Please let me know if that helps, and if you have any further questions as a result!

Yours, Chase

arredondo23 commented 3 years ago

Hi @cwnelson88,

Thanks for the quick feedback, much appreciated.

You guessed right! So my samples do not represent a pool of multiple individuals in which I expect multiple genotypes. I will follow the advice on using the SNPGenie's within-group script.

One quick question, since my genomes have a different size should I perform an alignment of orthologous genes and pass that to the script, so for each orthologous gene, should I have a fasta file alignment? Can I pass a core genome alignment instead? In both cases, how should I parse the gtf file?

Once again thanks for all the help provided!

Sergio

singing-scientist commented 3 years ago

Hello @arredondo23! The explanation of the within-group script is here: https://github.com/chasewnelson/SNPGenie#snpgenie-within

In short, the sequences within the fasta file will need to be aligned, correct. If the fasta contains one gene, the GTF file will have one line corresponding to that one gene, with the start and end coordinates corresponding to the start and end positions of the alignment. Alternatively, if the alignment is a full genome (perhaps a virus) or chromosome, the GTF may contain multiple records for many genes. You'll just want to make sure that your alignment method was codon-aware, i.e., gaps in coding regions are multiples of 3 and do not interrupt reading frame.
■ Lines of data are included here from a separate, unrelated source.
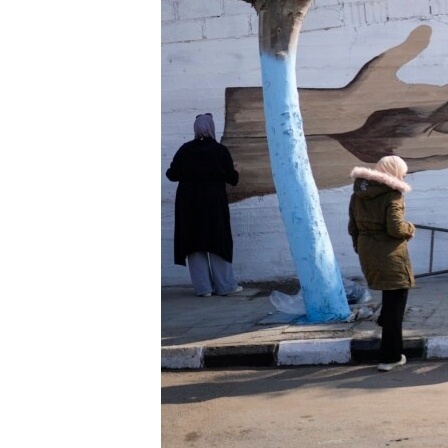
ENVIRONMENT AND HEALTH
IDEALS AND INSTITUTIONS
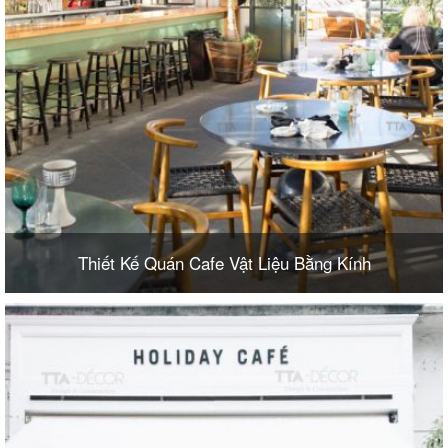
Thiết Kế Quán Cafe Vật Liệu Bằng Kính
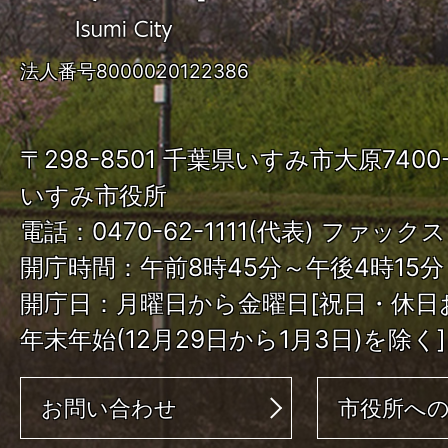
す
み
法人番号8000020122386
市
ISUMI
〒298-8501 千葉県いすみ市大原740
City
いすみ市役所
電話：0470-62-1111(代表) ファックス：
開庁時間：午前8時45分～午後4時15分
開庁日：月曜日から金曜日[祝日・休日
年末年始(12月29日から1月3日)を除く]
お問い合わせ
市役所へ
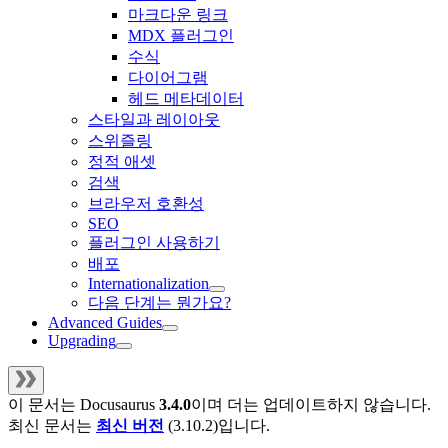
마크다운 링크
MDX 플러그인
수식
다이어그램
헤드 메타데이터
스타일과 레이아웃
스위즐링
정적 애셋
검색
브라우저 호환성
SEO
플러그인 사용하기
배포
Internationalization
다음 단계는 뭔가요?
Advanced Guides
Upgrading
이 문서는
Docusaurus
3.4.0
이며 더는 업데이트하지 않습니다.
최신 문서는
최신 버전
(
3.10.2
)입니다.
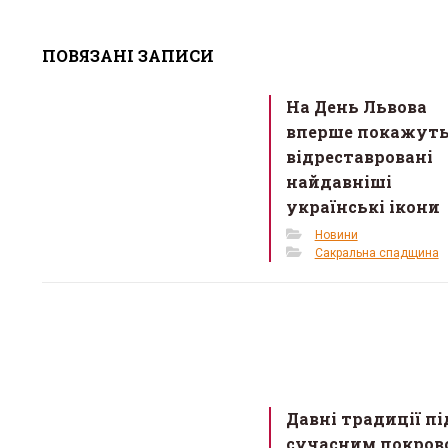
a
wi
m
h
ce
tt
ail
ar
ПОВЯЗАНІ ЗАПИСИ
b
er
e
o
На День Львова
o
вперше покажут
k
відреставровані
найдавніші
українські ікони
Новини
Сакральна спадщина
Давні традиції пі
сучасним покров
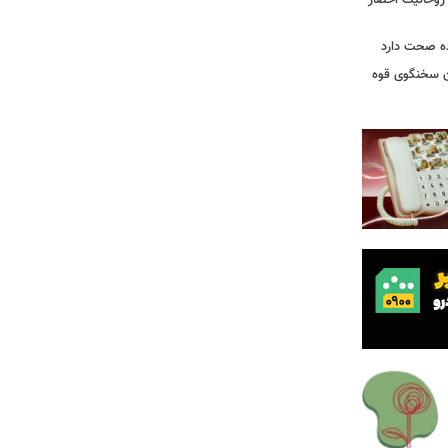
 روحانیت احضار
ده صحت دارد
ان سخنگوی قوه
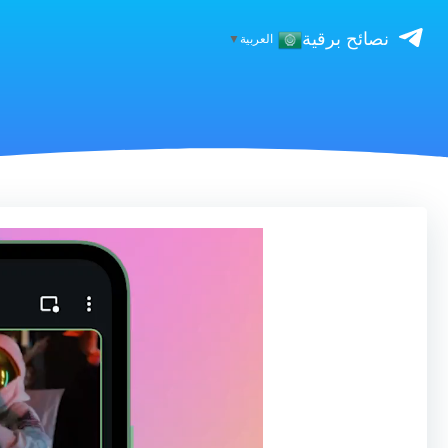
نصائح برقية
العربية
▼
مشغل
الفيديو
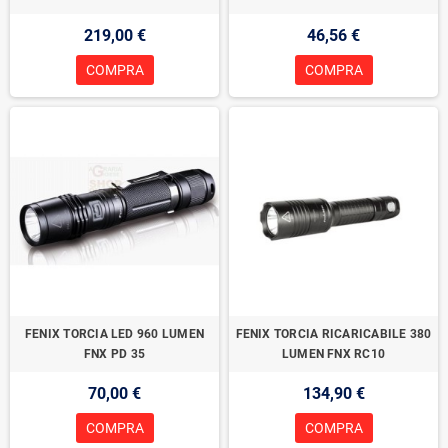
219,00 €
46,56 €
COMPRA
COMPRA
FENIX TORCIA LED 960 LUMEN
FENIX TORCIA RICARICABILE 380
FNX PD 35
LUMEN FNX RC10
70,00 €
134,90 €
COMPRA
COMPRA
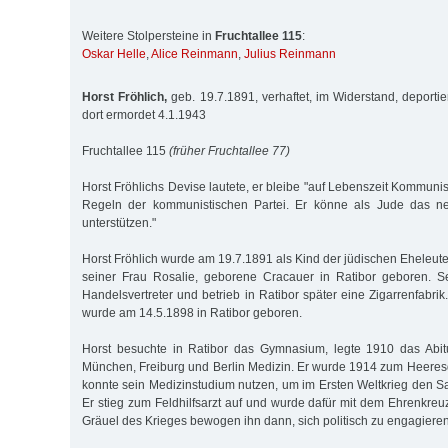
Weitere Stolpersteine in
Fruchtallee 115
:
Oskar Helle
,
Alice Reinmann
,
Julius Reinmann
Horst Fröhlich,
geb. 19.7.1891, verhaftet, im Widerstand, deporti
dort ermordet 4.1.1943
Fruchtallee 115
(früher Fruchtallee 77)
Horst Fröhlichs Devise lautete, er bleibe "auf Lebenszeit Kommun
Regeln der kommunistischen Partei. Er könne als Jude das ne
unterstützen."
Horst Fröhlich wurde am 19.7.1891 als Kind der jüdischen Eheleute
seiner Frau Rosalie, geborene Cracauer in Ratibor geboren. Se
Handelsvertreter und betrieb in Ratibor später eine Zigarrenfabrik
wurde am 14.5.1898 in Ratibor geboren.
Horst besuchte in Ratibor das Gymnasium, legte 1910 das Abitu
München, Freiburg und Berlin Medizin. Er wurde 1914 zum Heere
konnte sein Medizinstudium nutzen, um im Ersten Weltkrieg den San
Er stieg zum Feldhilfsarzt auf und wurde dafür mit dem Ehrenkreu
Gräuel des Krieges bewogen ihn dann, sich politisch zu engagieren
Let me know if that helps! Chase

arredondo23 commented 3 years ago

Hi @cwnelson88 ,

Thanks for the explanation, it is very clear the way to go now :)

I close the issue, thanks for the quick feedback!

Sergio

jianshu93 commented 6 months ago

Hello All, I am still confused about input for within group. I have about 10 genes on a contig, I have 10 such contigs that all have those 10 genes, so for each contig I need a gff file an concatenate all of them to just one gff file. When align the contig, there might be gaps (-) added for each gene, while when we predict genes from the contig, it does not have the gap in it. so the position in gff file about genes may not be consistent with positions in the aligned contig fasta file (10 contigs aligned). Or it just assume no gaps will be introduced for the alignemnt. Or we can predict gene on aligned contig fasta files (never heard of this).

Thank you,

Jianshu

singing-scientist commented 6 months ago

Greetings Jianshu! You can think of it this: each time you run SNPGenie, only one coordinate system can be used. (You can think of this as a distinct 'chromosome', 'genome', 'genome map', or 'alignment'.) Thus, if you have multiple contigs with different genes (or different locations of the same genes), then you must treat each one like a separate alignment. Simply run SNPGenie separately once for each of them, each time with the appropriate GTF file. Let me know if that helps, or if I've misunderstood!